Côté finances publiques, le déficit budgétaire iranien atteint 6 % du PIB, alourdi par des subventions ciblées et des dépenses idéologiques. Israël, de son côté, parvient à contenir son déficit à 4,9 %, malgré une forte hausse des dépenses militaires. Là encore, le contraste signale une dissymétrie stratégique structurelle.

La situation monétaire renforce ce déséquilibre. Le rial s’est effondré, passant de 32 000 IRR/USD en 2018 à près de 930 000 IRR/USD en 2025. À l’inverse, le shekel reste stable autour de 3,57 ILS/USD. Une monnaie stable permet à Israël de maintenir ses importations critiques et de financer son effort de guerre dans des conditions soutenables. La RII, au contraire, voit sa capacité de financement militaire minée par une défiance monétaire généralisée.

Enfin, l’ouverture économique creuse davantage l’écart. L’Iran reste largement isolé du système financier international, frappé par les sanctions et déserté par les investisseurs étrangers, évoluant ainsi dans une autarcie contrainte.
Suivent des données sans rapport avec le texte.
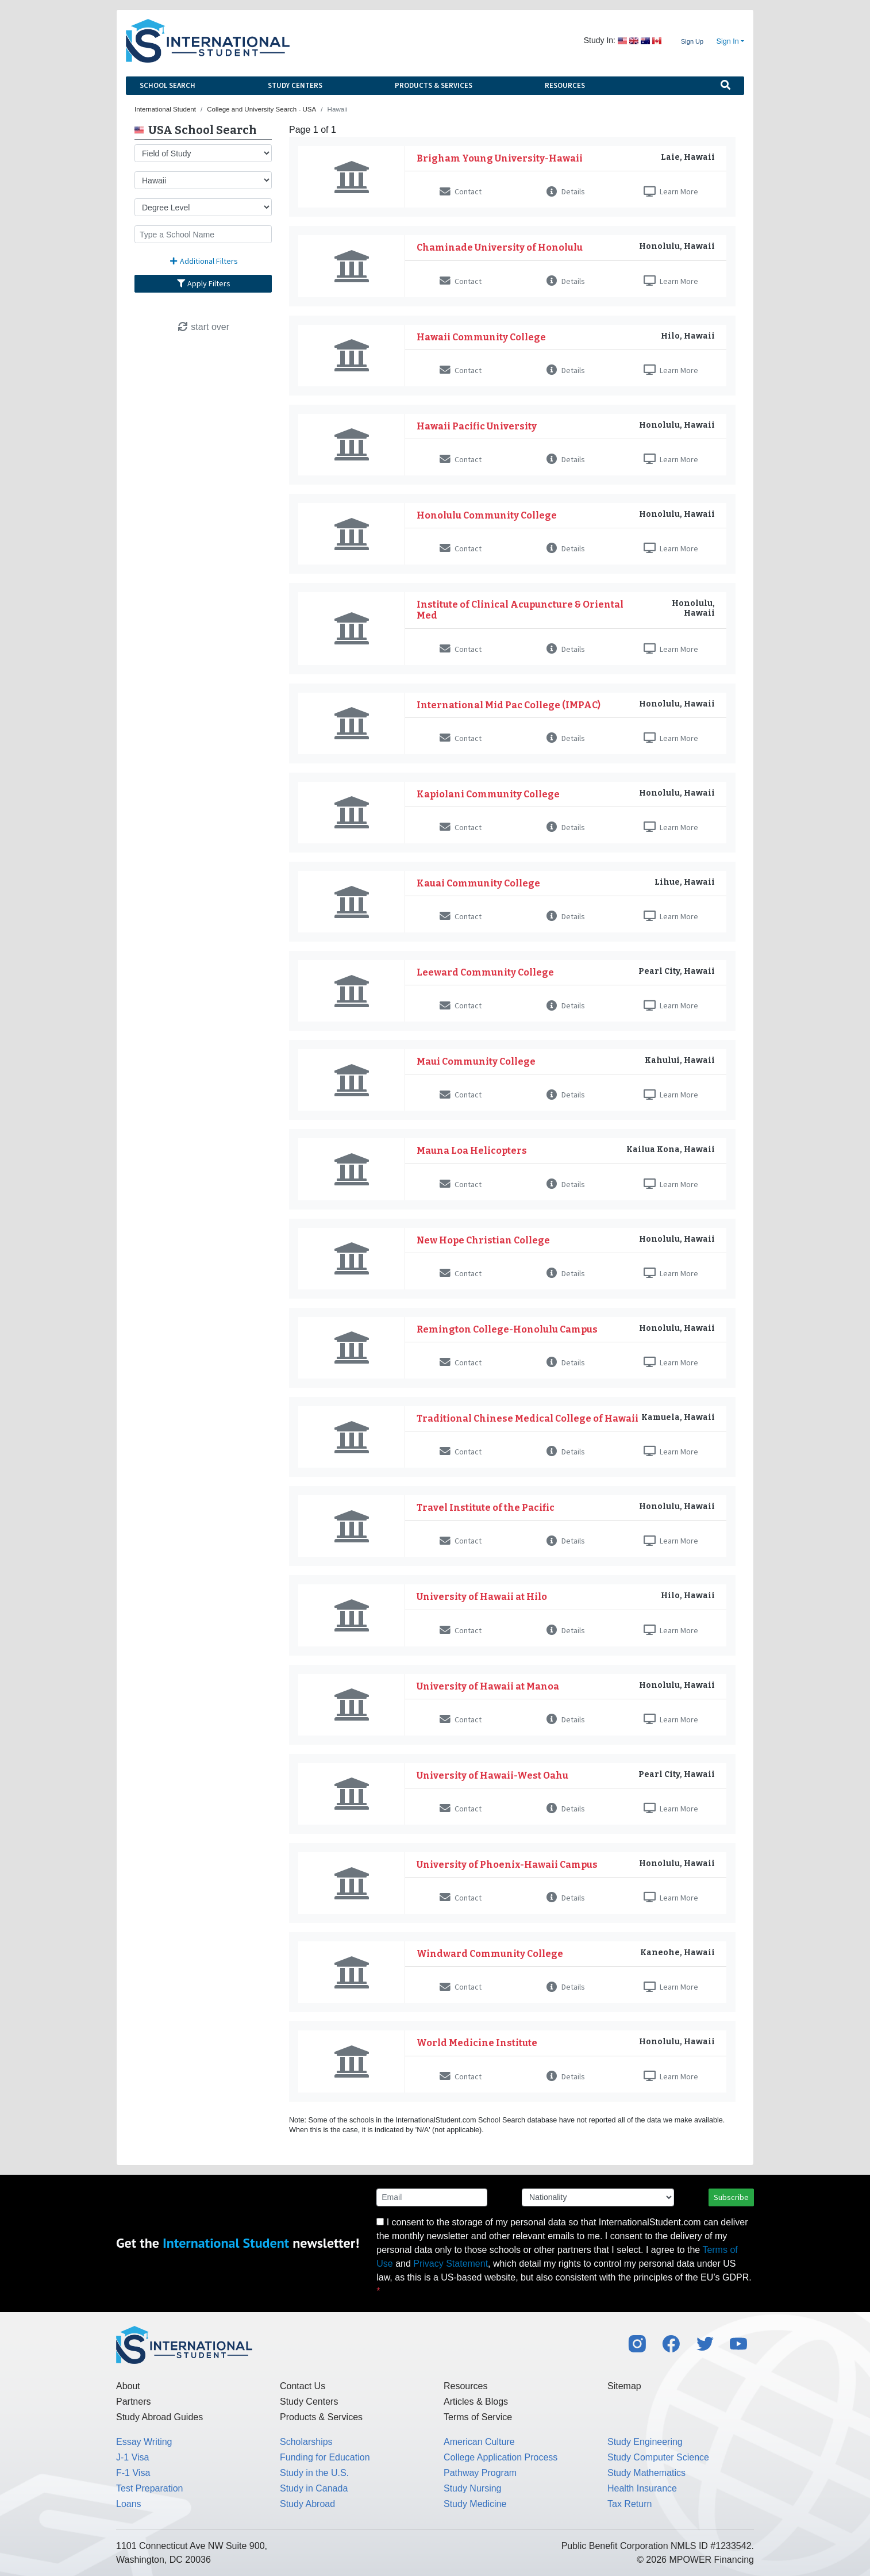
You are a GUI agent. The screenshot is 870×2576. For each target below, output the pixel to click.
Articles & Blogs (476, 2401)
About (128, 2386)
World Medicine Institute (477, 2042)
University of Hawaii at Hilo (482, 1596)
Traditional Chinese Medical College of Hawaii (527, 1418)
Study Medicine (475, 2504)
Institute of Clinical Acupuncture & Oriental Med (520, 610)
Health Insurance (642, 2488)
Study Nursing (473, 2488)
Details (565, 191)
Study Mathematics (646, 2473)
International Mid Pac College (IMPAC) (508, 705)
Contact (461, 191)
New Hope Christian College (483, 1240)
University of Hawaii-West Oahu (492, 1775)
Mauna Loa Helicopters (472, 1150)
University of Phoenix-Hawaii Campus (507, 1864)
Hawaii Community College (481, 337)
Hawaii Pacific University (477, 426)
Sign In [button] (728, 41)
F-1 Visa (133, 2473)
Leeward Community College (485, 972)
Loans (128, 2504)
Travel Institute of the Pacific (486, 1507)
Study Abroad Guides (159, 2417)
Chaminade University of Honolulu (500, 247)
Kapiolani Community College (488, 794)
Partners (133, 2401)
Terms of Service (478, 2417)
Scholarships (306, 2442)
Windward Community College (490, 1953)
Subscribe (731, 2197)
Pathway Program (480, 2473)
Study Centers (295, 85)
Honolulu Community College (487, 515)
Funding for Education (325, 2457)
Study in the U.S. (314, 2473)
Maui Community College (476, 1061)
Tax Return (629, 2504)
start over (203, 327)
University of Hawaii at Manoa (488, 1686)
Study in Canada (314, 2488)
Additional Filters (203, 261)
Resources (565, 85)
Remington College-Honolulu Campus (507, 1329)
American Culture (479, 2442)
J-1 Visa (132, 2457)
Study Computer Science (658, 2457)
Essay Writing (144, 2442)
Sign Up (692, 41)
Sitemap (624, 2386)
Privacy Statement (450, 2263)
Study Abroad (307, 2504)
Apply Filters (203, 283)
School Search (167, 85)
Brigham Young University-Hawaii (500, 158)
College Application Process (500, 2457)
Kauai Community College (478, 883)
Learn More (671, 191)
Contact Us (302, 2386)
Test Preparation (149, 2488)
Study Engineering (645, 2442)
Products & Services (433, 85)
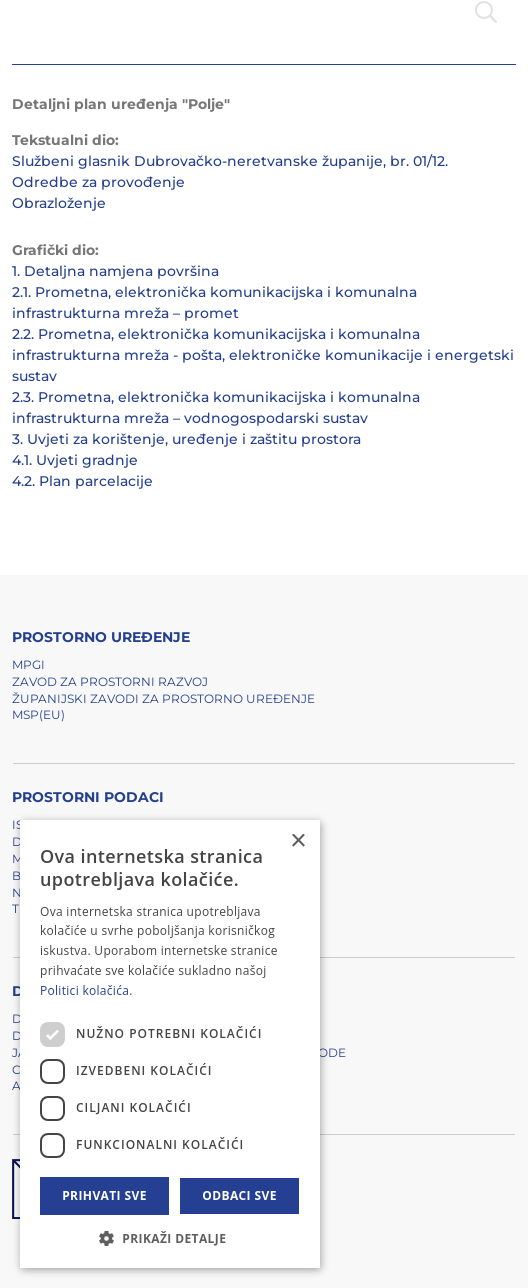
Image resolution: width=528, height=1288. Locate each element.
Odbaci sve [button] (239, 1195)
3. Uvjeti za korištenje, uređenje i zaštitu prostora (186, 439)
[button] (170, 1238)
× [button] (297, 841)
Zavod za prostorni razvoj (110, 681)
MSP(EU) (38, 714)
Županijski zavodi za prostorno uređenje (163, 698)
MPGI (28, 664)
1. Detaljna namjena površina (115, 271)
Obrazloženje (59, 203)
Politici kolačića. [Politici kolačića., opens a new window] (86, 990)
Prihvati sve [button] (104, 1195)
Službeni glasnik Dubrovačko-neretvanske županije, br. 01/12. (230, 161)
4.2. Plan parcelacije (82, 481)
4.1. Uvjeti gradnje (75, 460)
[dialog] (170, 1044)
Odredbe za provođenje (98, 182)
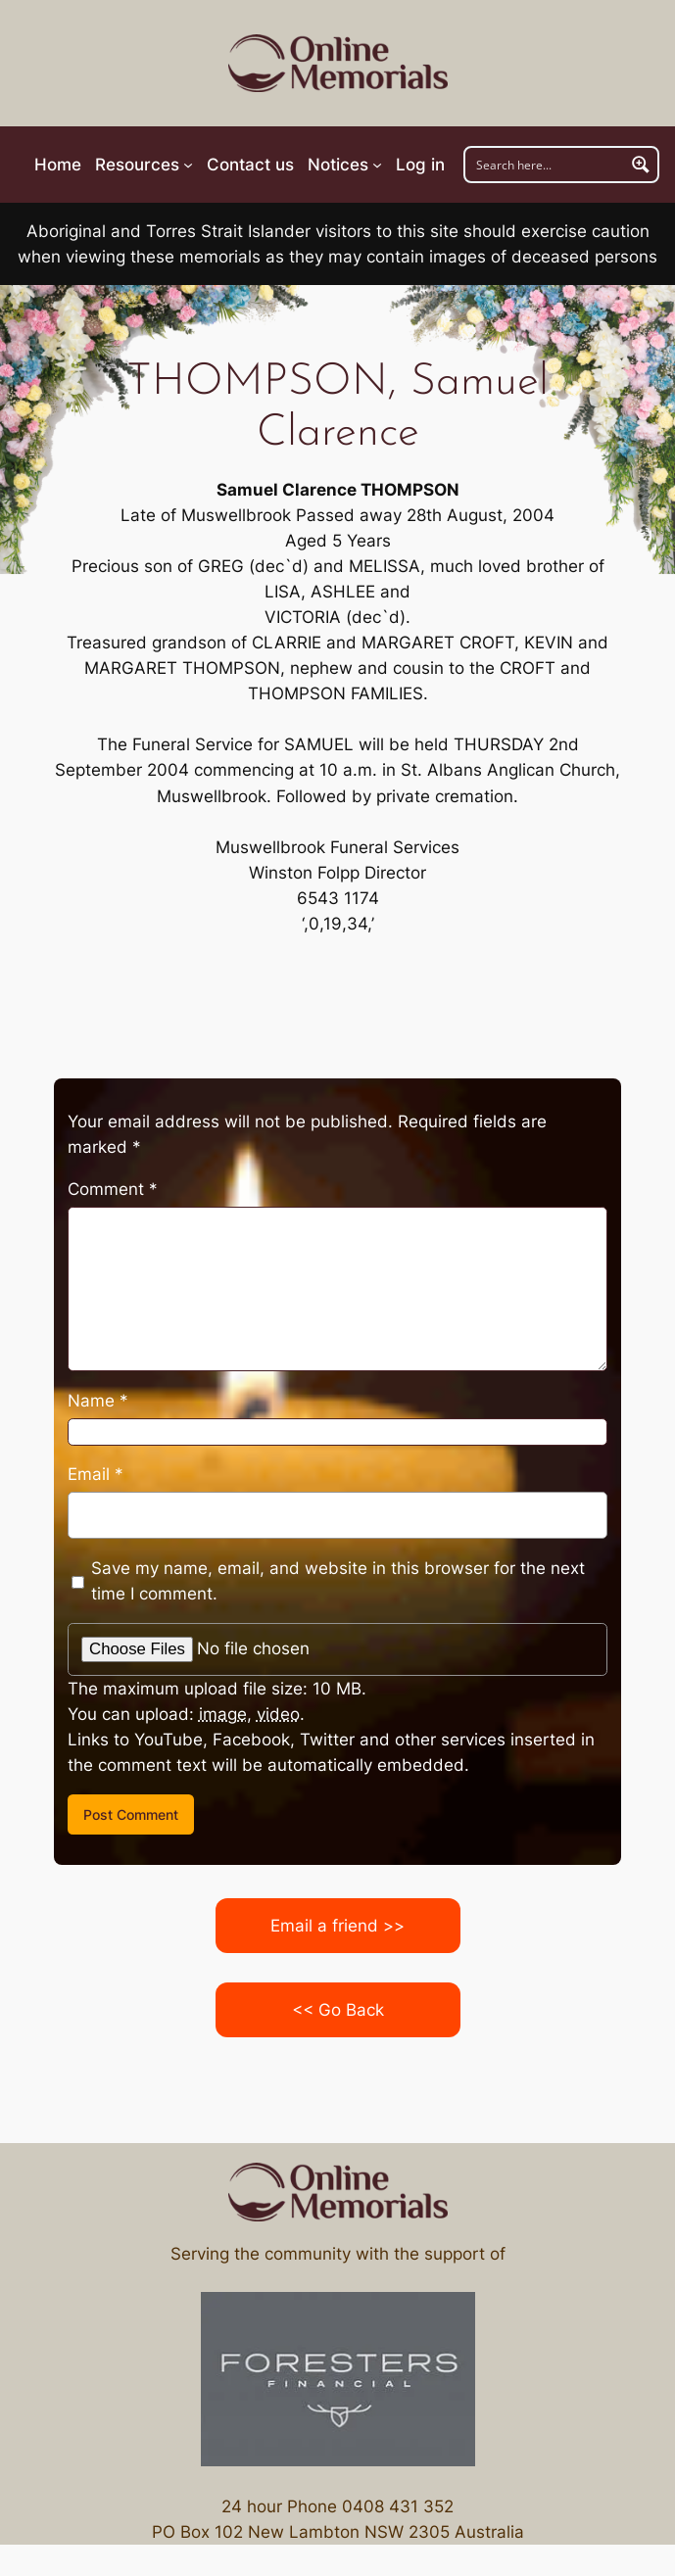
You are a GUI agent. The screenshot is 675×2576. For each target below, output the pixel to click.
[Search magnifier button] (640, 164)
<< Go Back (338, 2010)
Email (95, 1474)
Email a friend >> (337, 1925)
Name (98, 1400)
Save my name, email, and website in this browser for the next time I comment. (338, 1580)
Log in (420, 164)
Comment (113, 1189)
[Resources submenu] (144, 164)
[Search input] (545, 164)
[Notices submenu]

Israël bénéficie au contraire d’une intégration industrielle et technologique consolidée par ses alliances stratégiques.

Au total, la République islamique d’Iran entre dans le conflit dans une position structurellement défavorable : faible croissance, inflation galopante, déficit public incontrôlé, monnaie en chute libre, isolement économique, et population précarisée mécontente. Israël s’engage quant à lui avec un socle économique solide, des indicateurs de résilience et une profondeur stratégique qui lui permettent d’envisager un effort militaire prolongé.

Le coût quotidien de la guerre : une pression inégale sur les économies

Le conflit entre Israël et la RII s'est caractérisé par des campagnes aériennes intensives, des bombardements ciblés, des tirs de missiles longue portée et des cyberattaques. Les frappes israéliennes ont prioritairement visé des infrastructures militaires et logistiques.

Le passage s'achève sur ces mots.